In the survey and mapping domain, digital transmissions and workflows have been in place for a considerable time but for the most part the ‘digital’ component has been an electronic image of a ‘hard copy’. The automation of digital workflows and transactions is identified as a natural progression in efficiency as computing capacity and more intelligent data structures develop.
The survey title plan is a complex document that has a legal role as a supporting document to a title, and a spatial role that once validated, is guaranteed by government so spatial quality is critical. Validation of this type of survey information has always been a complex and laborious manual process.
Over 10 years ago the Australian Intergovernmental Committee on Survey & Mapping (ICSM) began a process to initiate a standard ePlan LandXML structure to represent the complete content of a survey plan in a machine readable format for digital automation purposes across all State jurisdictions.

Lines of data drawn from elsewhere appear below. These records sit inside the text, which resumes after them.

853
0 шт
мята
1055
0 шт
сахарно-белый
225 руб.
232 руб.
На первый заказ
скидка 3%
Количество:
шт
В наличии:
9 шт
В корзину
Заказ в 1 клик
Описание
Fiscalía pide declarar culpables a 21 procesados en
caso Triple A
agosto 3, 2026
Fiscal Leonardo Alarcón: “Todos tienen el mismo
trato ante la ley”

NSW has developed an ePlan system based on the ICSM LandXML version which represents every component of the survey plan image. A Registered Surveyor submits their LandXML file to the Titles Office portal and the process then immediately checks the plan content for compliance with over 100 business and survey rules followed by spatial validation with a survey database of existing plans.
The Northern Territory (NT) has utilised a simpler structure used by Commercialoff –the- Shelf (COTS) software. The NT has reduced the machine readable content to that which is only relevant to the processes of updating and spatially upgrading the current cadastral database and satisfying business transactions for new Title creation. Formats to represent 3D Strata/Apartment Titles are being tested. Very few strata plans currently have a height (z) component but each unit will be uniquely represented in the cadastral database and height attributes can be added to existing strata plans as needed for 3D modelling requirements but new strata plans will require height definition attributes at lodgement.

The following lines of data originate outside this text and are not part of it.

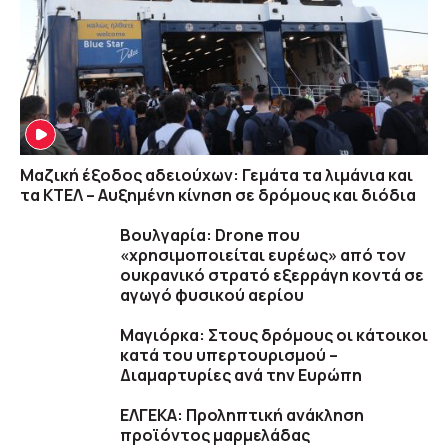
Μαζική έξοδος αδειούχων: Γεμάτα τα λιμάνια και
τα ΚΤΕΛ – Αυξημένη κίνηση σε δρόμους και διόδια
Βουλγαρία: Drone που
«χρησιμοποιείται ευρέως» από τον
ουκρανικό στρατό εξερράγη κοντά σε
αγωγό φυσικού αερίου
Μαγιόρκα: Στους δρόμους οι κάτοικοι
κατά του υπερτουρισμού –
Διαμαρτυρίες ανά την Ευρώπη
ΕΛΓΕΚΑ: Προληπτική ανάκληση
προϊόντος μαρμελάδας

This presentation outlines the background to the processes that has been successfully implemented in those two State jurisdictions. Geodata Australia technology has contributed to some of the outcomes outlined in this presentation.
Technology is facilitating e-governance and is also driving the transition from measurement based title systems to position based title systems, so it is important that there is also consideration as to whether existing survey practises, statutory requirements and even the content of a survey plan will still be relevant in the digital future. Spatial infrastructure like Continuously Operating Reference Stations (CORS) will challenge current Statutory Regulations developed for measurement based technologies.

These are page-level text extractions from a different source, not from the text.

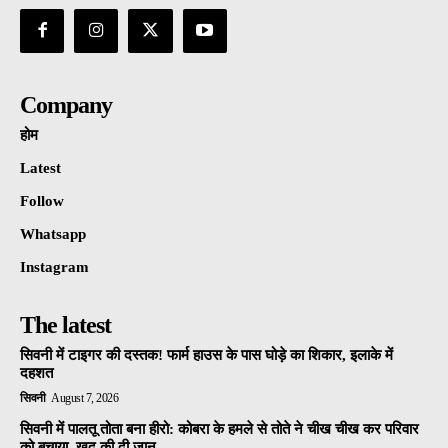
Company
होम
Latest
Follow
Whatsapp
Instagram
The latest
सिवनी में टाइगर की दस्तक! फार्म हाउस के पास घोड़े का शिकार, इलाके में
दहशत
सिवनी
August 7, 2026
सिवनी में पालतू तोता बना हीरो: कोबरा के हमले से तोते ने चीख चीख कर परिवार
को बचाया, खुद की दी जान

Current technology determines survey methods and title definition
The available technology at the time has always determined survey and title processes. Early title definition of ownership was described by words or diagrams based on recognisable physical bounds (monuments) – rivers, mountains etc. As further division was required artificial monuments were placed and technology provided circumferenters and chains to measure and records of those were retained as a proof of the ‘metes’. Written text became the most effective way to represent a survey inside the legal process by means of a Metes and Bounds description. As technology progressed measurement accuracy increased and copying technology saw diagrams and survey plans become the preferred method of representation for all stakeholders. Through all this the Torrens Title edict of ‘Monument over Measurement’ has remained.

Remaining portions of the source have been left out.